## EXERCISE GOAL
Go through the records below line by line, counting those that contain the word "kávét"; answer with the count only.

## PROVIDED RECORDS
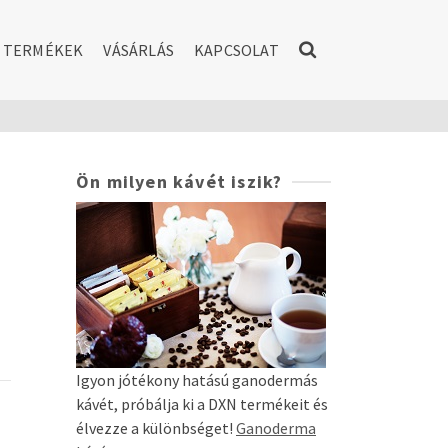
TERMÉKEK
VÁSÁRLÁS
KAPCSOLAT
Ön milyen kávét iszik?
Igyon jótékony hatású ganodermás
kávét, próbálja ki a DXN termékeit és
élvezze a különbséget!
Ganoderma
* * *
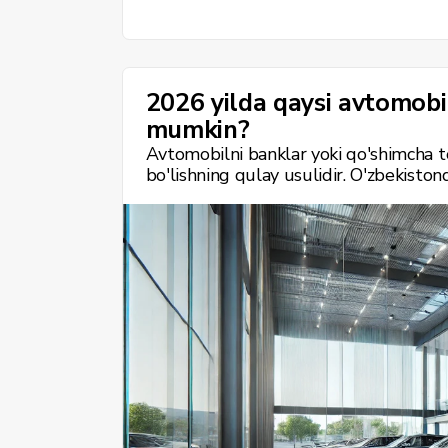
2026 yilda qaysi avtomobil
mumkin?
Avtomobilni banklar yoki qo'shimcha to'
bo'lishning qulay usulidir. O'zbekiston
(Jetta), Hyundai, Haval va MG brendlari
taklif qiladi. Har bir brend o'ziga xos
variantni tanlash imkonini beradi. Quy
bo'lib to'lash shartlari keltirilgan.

## WRITTEN ANSWER
2